Swiss datang ke Berlin dengan optimisme tinggi. Murat Yakin selaku nahkoda tim menyebut bahwa Italia bakal ketar-ketir. Padahal di atas kertas, seharusnya La Nati yang berada dalam posisi demikian. Pasalnya, Italia adalah salah satu kekuatan tradisional Eropa, sekaligus juara bertahan Piala Eropa.
Namun, Murat Yakin pada akhirnya membuktikan kalau italia memang khawatir. Swiss benar-benar mengurung Italia di laga 16 besar. Endingnya, sang juara bertahan harus pulang lewat kekalahan dua gol tanpa balas di pertandingan tersebut.
Hilangnya Identitas
Italia selalu menjadi negeri yang disegani, apalagi kalau berbicara soal kancah persepakbolaan. Namun rasa segan dari para penikmat sepakbola rasanya perlahan luntur.
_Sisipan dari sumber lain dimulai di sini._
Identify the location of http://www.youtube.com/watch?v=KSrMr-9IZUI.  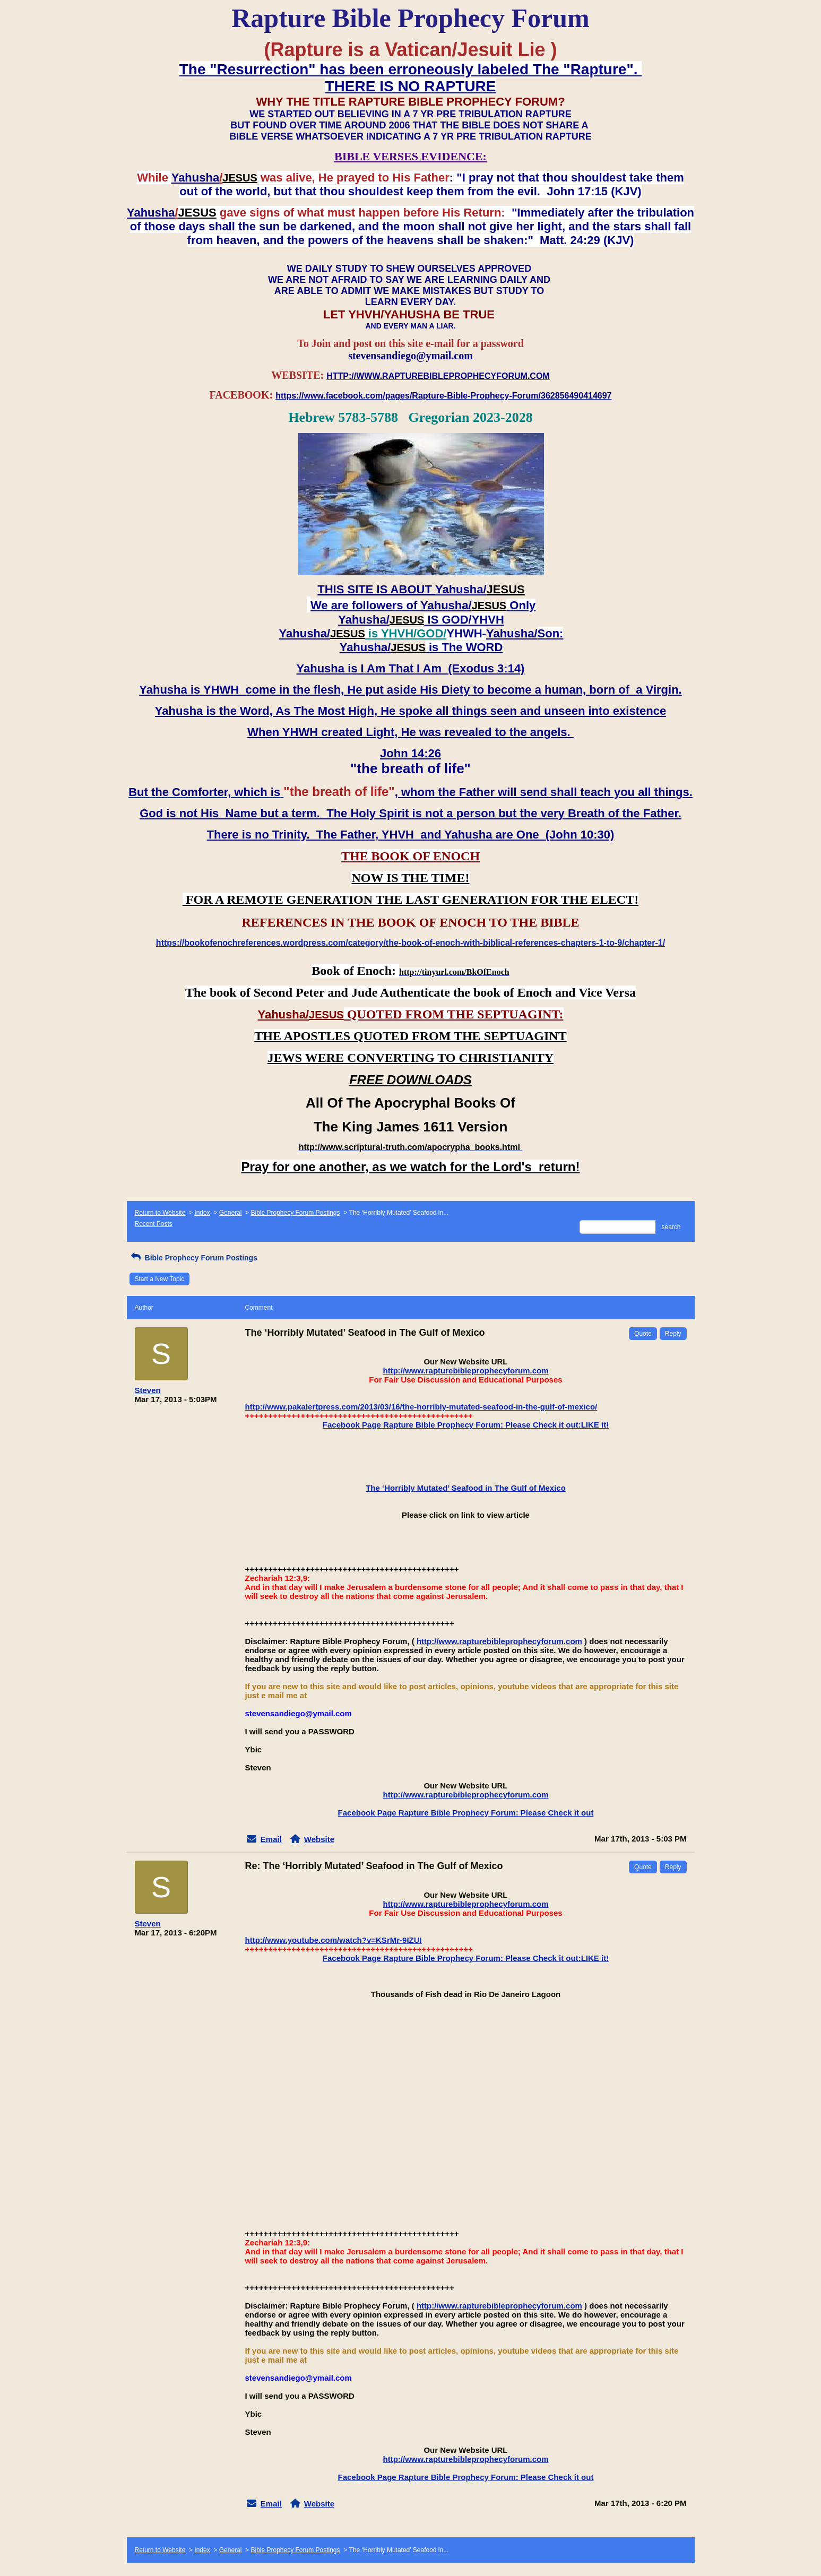 (333, 1939).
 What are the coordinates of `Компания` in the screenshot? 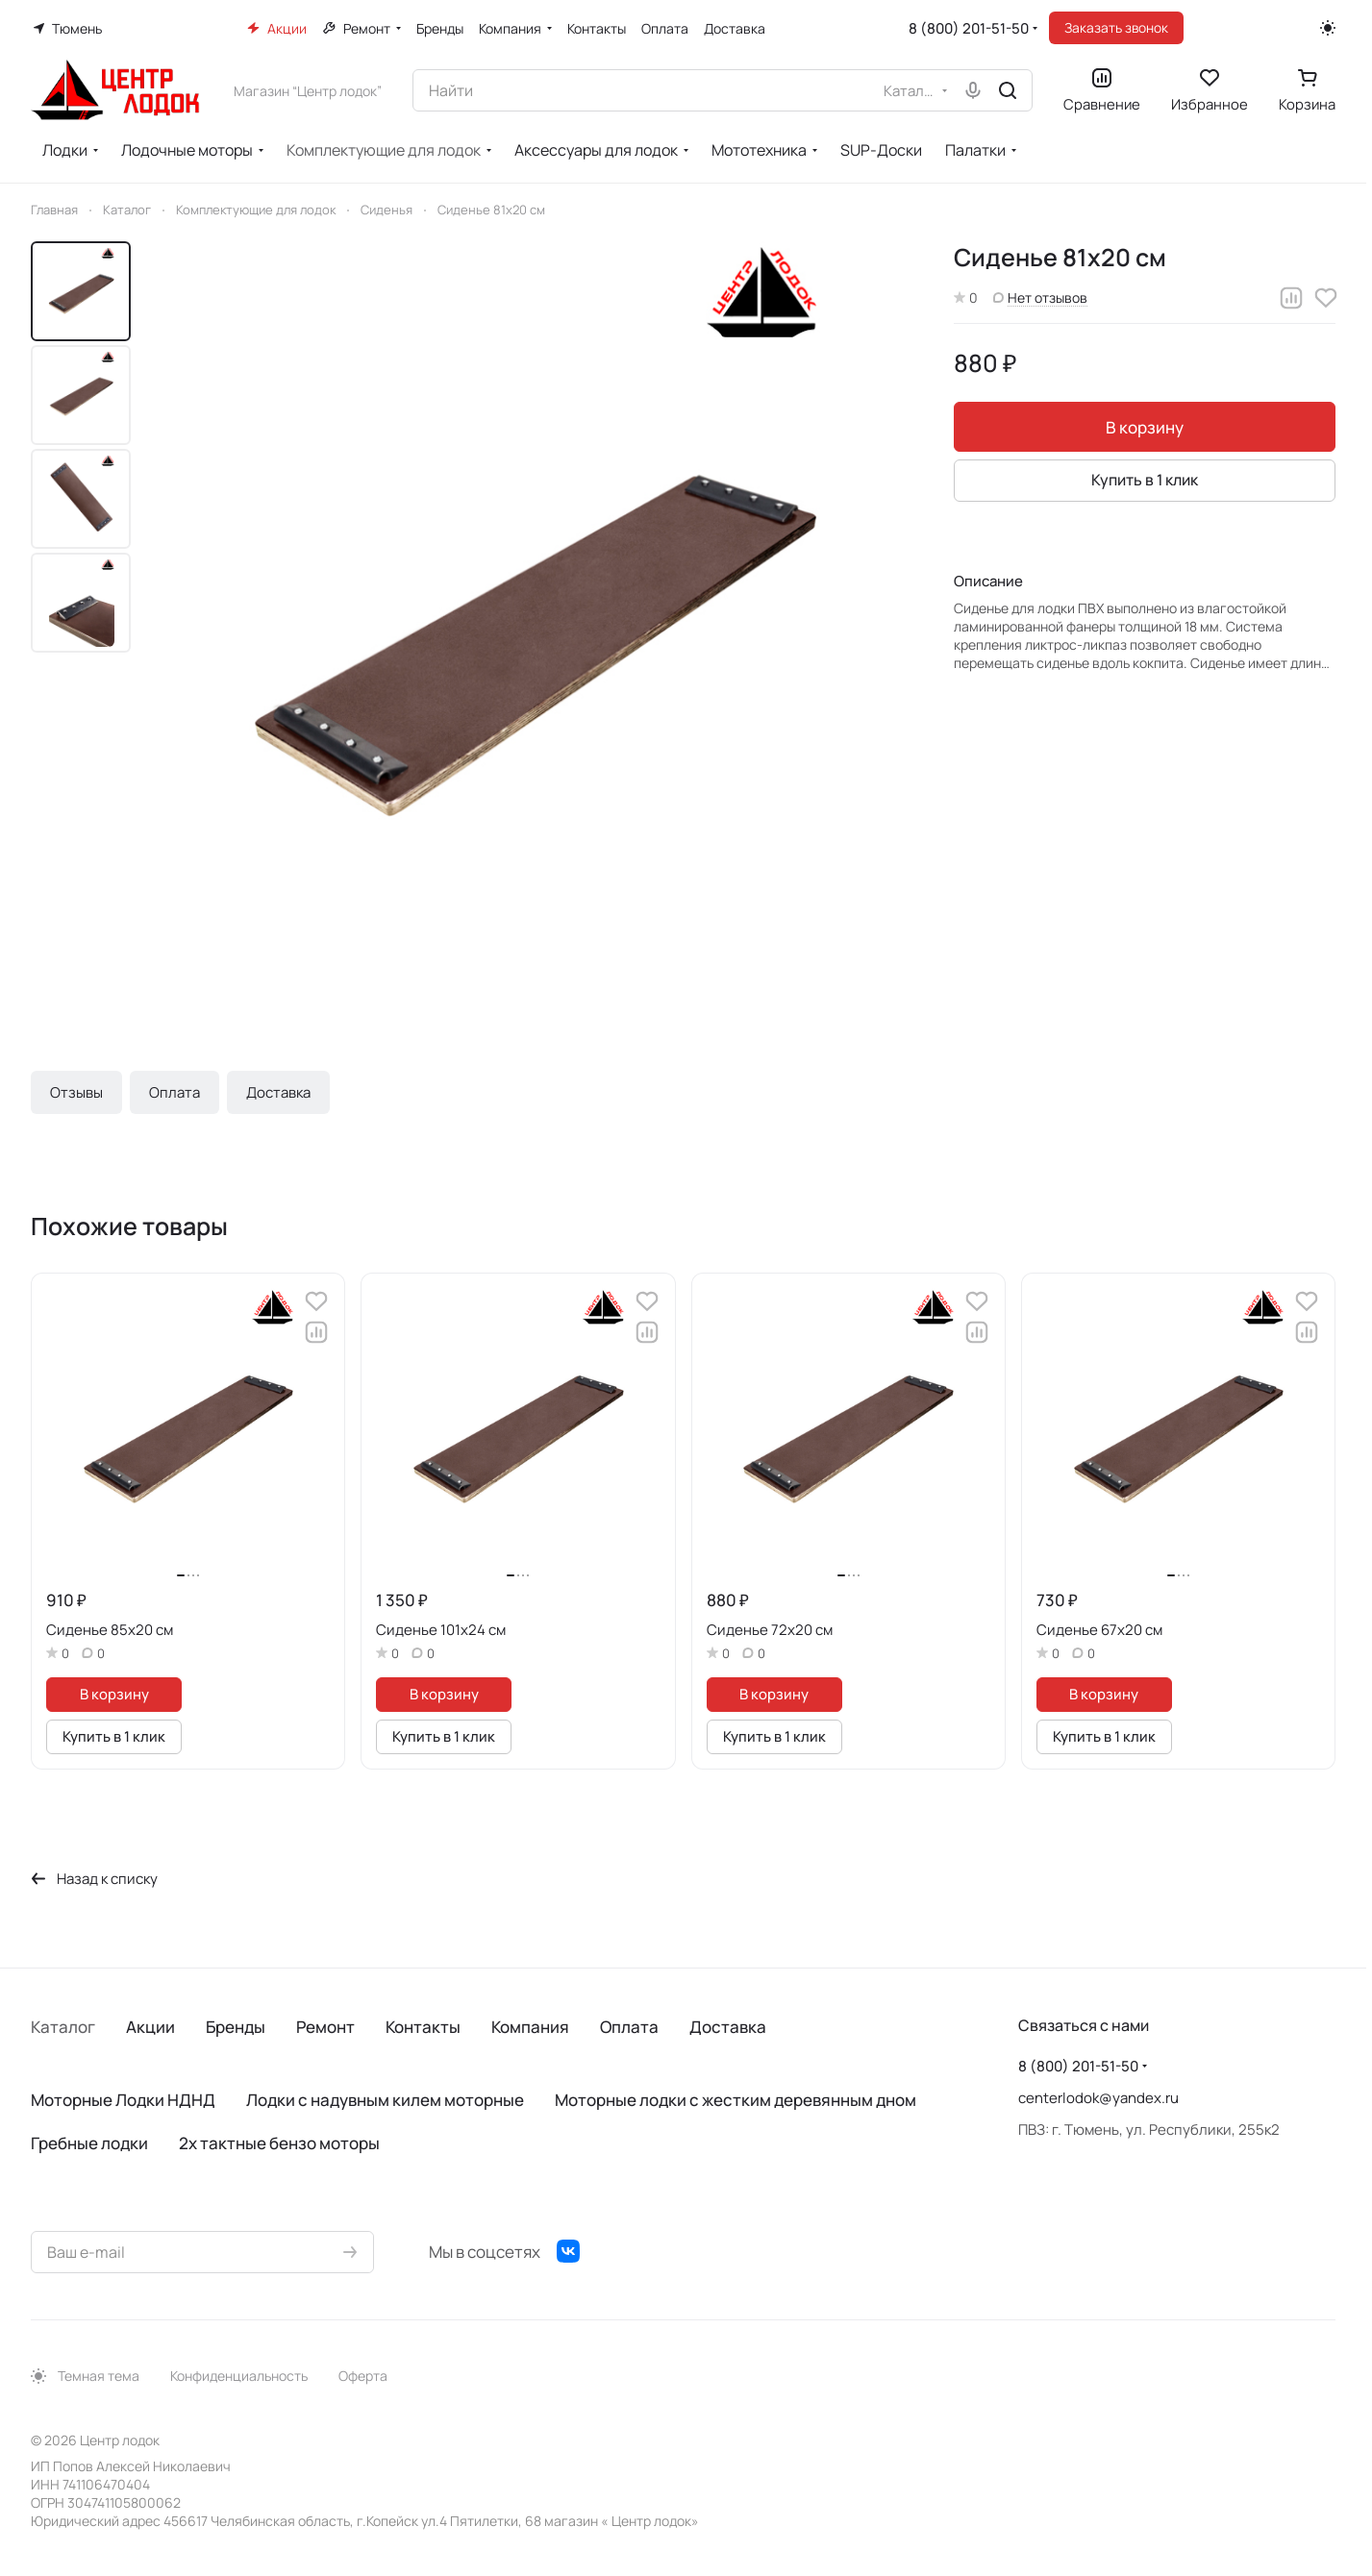 It's located at (530, 2027).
Penyebabnya adalah karena Azzurri sendiri telah kehilangan identitasnya.
Dari segi taktikal, banyak perbedaan antara Italia era Spalletti dengan era Mancini. Struktur pertahanan menjadi yang paling kentara. Spalletti mengubah skema tiga bek yang selama ini menjadi ciri khas Italia. Mantan pelatih Napoli itu percaya bahwa taktik yang ia usung bakal membuahkan sesuatu untuk Italia.
Nyatanya, Italia telah memakai taktik ini di tiga laga fase grup. Semuanya bisa gagal, kendati Spalletti mengaku senang dengan performa Italia di laga kontra Albania dan Kroasia. Sayangnya, kegagalan itu tak membuat Spalletti belajar. Skema 4-3-3 kembali menjadi andalan di laga kontra Swiss, padahal kondisi Italia pincang karena absennya Riccardo Calafiori.
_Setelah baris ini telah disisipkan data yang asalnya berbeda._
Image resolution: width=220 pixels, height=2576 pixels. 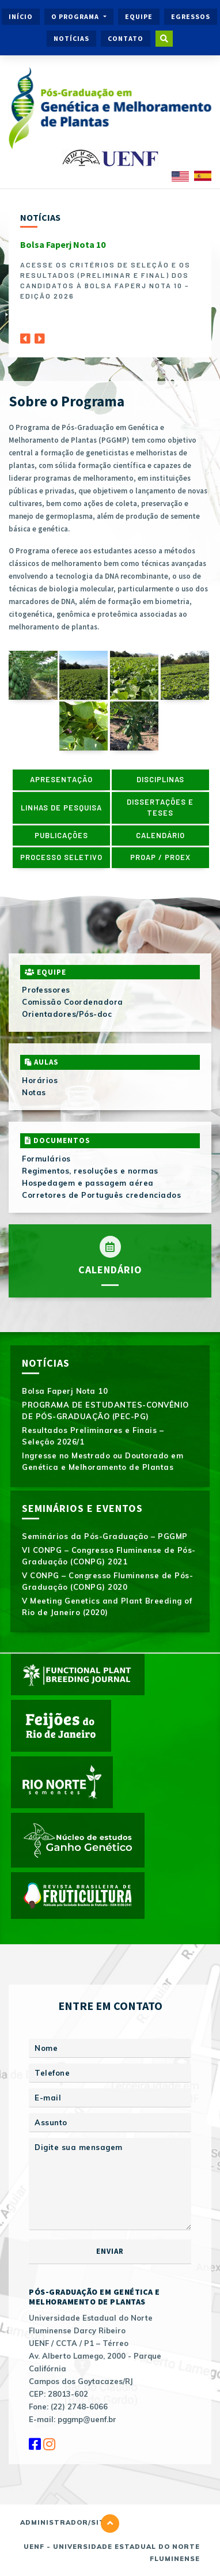 What do you see at coordinates (160, 835) in the screenshot?
I see `Calendário` at bounding box center [160, 835].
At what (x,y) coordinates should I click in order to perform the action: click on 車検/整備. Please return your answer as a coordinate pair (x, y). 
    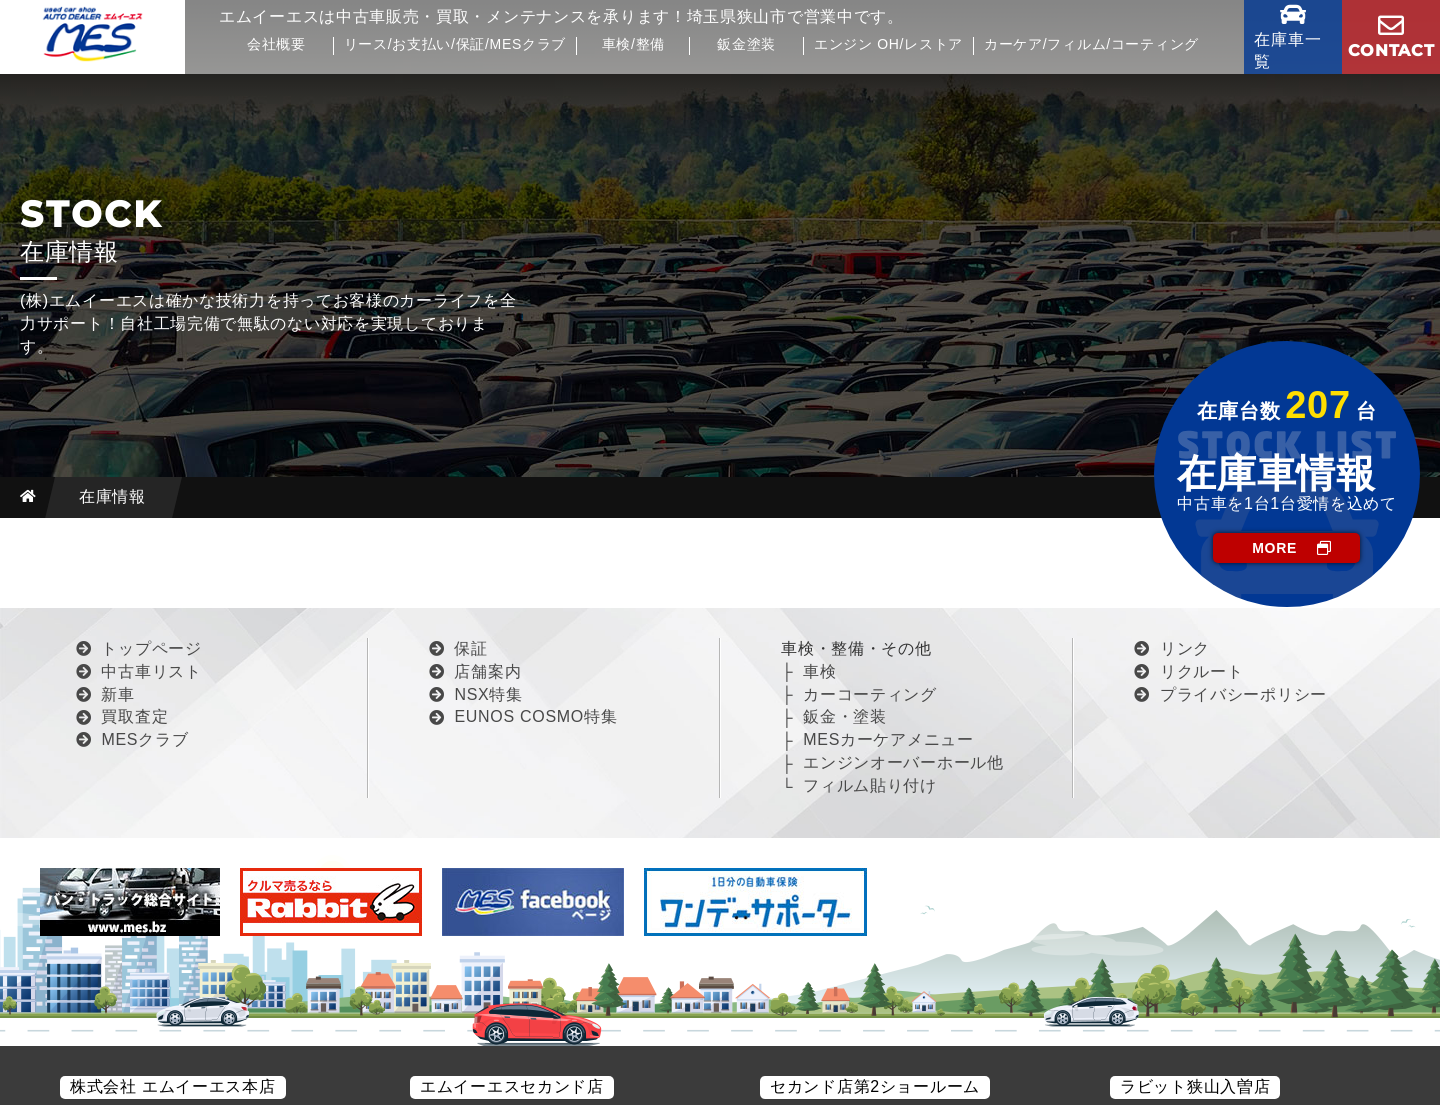     Looking at the image, I should click on (633, 44).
Siapapun penggemar Italia pasti sepakat kalau Italia yang sekarang sudah kehilangan identitasnya. Spalletti sedari awal memang bertujuan membangun identitas baru dengan strategi yang ia usung. Namun pelatih berkepala pelontos itu justru gagal total. Italia tidak terlihat seperti peraih dua titel Piala Eropa di hadapan lawan-lawannya.
Lengserkan Spalletti?
Warga Italia beramai-ramai menyuarakan aspirasi mereka agar Spalletti mundur dari kursi kepelatihan Italia. Rasanya wajar, mengingat apa yang telah dilakukan pria 65 tahun terhadap timnas negaranya. Walau Spalletti terbilang berani melakukan perubahan gaya untuk Italia, nyatanya taktik Spalletti jauh dari kata berhasil.
Memang seperti itulah sifat Spalletti. Pelatih kelahiran Certaldo, Italia itu sohor sebagai pelatih yang berani bereksperimen. Untuk level klub, eksperimen semacam ini mungkin merupakan sesuatu yang bagus. Tapi kalau levelnya adalah timnas, eksperimen adalah hal beresiko, apalagi jika dilakukan di turnamen sekaliber Piala Eropa.
Sesukses apapun Spalletti ketika masih menjabat sebagai pelatih Napoli, faktanya, Italia asuhannya gagal total. Ia tidak menampik kalau kekalahan Italia ini merupakan tanggung jawabnya sebagai pelatih. Dengan hilangnya identitas diri Italia di tangannya, pantaskah Spalletti dilengserkan?